● **Problem requirements**
In the entries below, count the lines that hold the string "kraje" and state only that count.

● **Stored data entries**
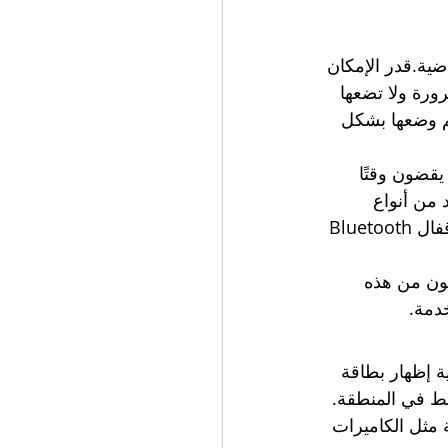
اضية.قدر الإمكان 
ورة ولا تضعها 
تم وضعها بشكل 
قضون وقتًا 
 من أنواع 
الأقفال الذكية مثل أقفال بطاقة rfid والأقفال المركبة وأقفال بصمات الأصابع وأقفال Bluetooth 
ون من هذه 
دمة.
 إظهار بطاقة 
شط في المنطقة.
مثل الكاميرات 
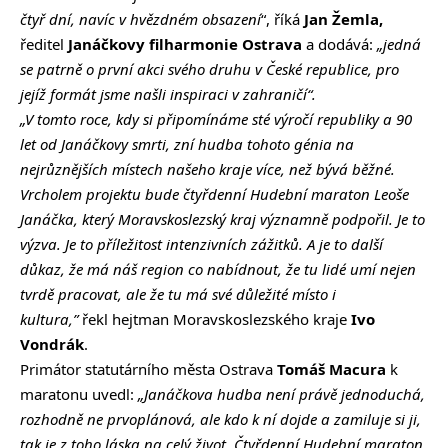
čtyř dní, navíc v hvězdném obsazení
“, říká
Jan Žemla,
ředitel
Janáčkovy filharmonie Ostrava
a dodává:
„jedná
se patrně o první akci svého druhu v České republice, pro
jejíž formát jsme našli inspiraci v zahraničí“.
„V tomto roce, kdy si připomínáme sté výročí republiky a 90
let od Janáčkovy smrti, zní hudba tohoto génia na
nejrůznějších místech našeho kraje více, než bývá běžné.
Vrcholem projektu bude
čtyřdenní Hudební maraton Leoše
Janáčka, který Moravskoslezský kraj významně podpořil. Je to
výzva. Je to příležitost intenzivních zážitků. A je to další
důkaz, že má náš region co nabídnout, že tu lidé umí nejen
tvrdě pracovat, ale že tu má své důležité místo i
kultura,”
řekl hejtman Moravskoslezského kraje
Ivo
Vondrák
.
Primátor statutárního města Ostrava
Tomáš Macura
k
maratonu uvedl:
„Janáčkova hudba není právě jednoduchá,
rozhodně ne prvoplánová, ale kdo k ní dojde a zamiluje si ji,
tak je z toho láska na celý život.
Čtyřdenní Hudební maraton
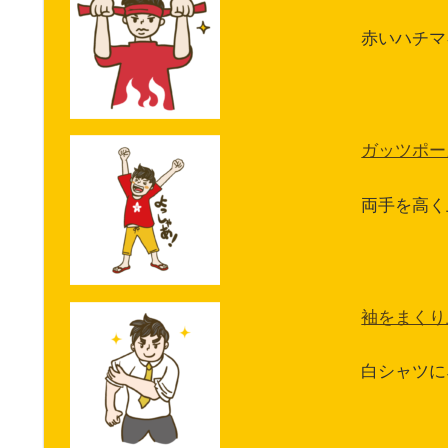
赤いハチマ
ガッツポー
両手を高く
袖をまくり
白シャツに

● **Answer to the problem**
2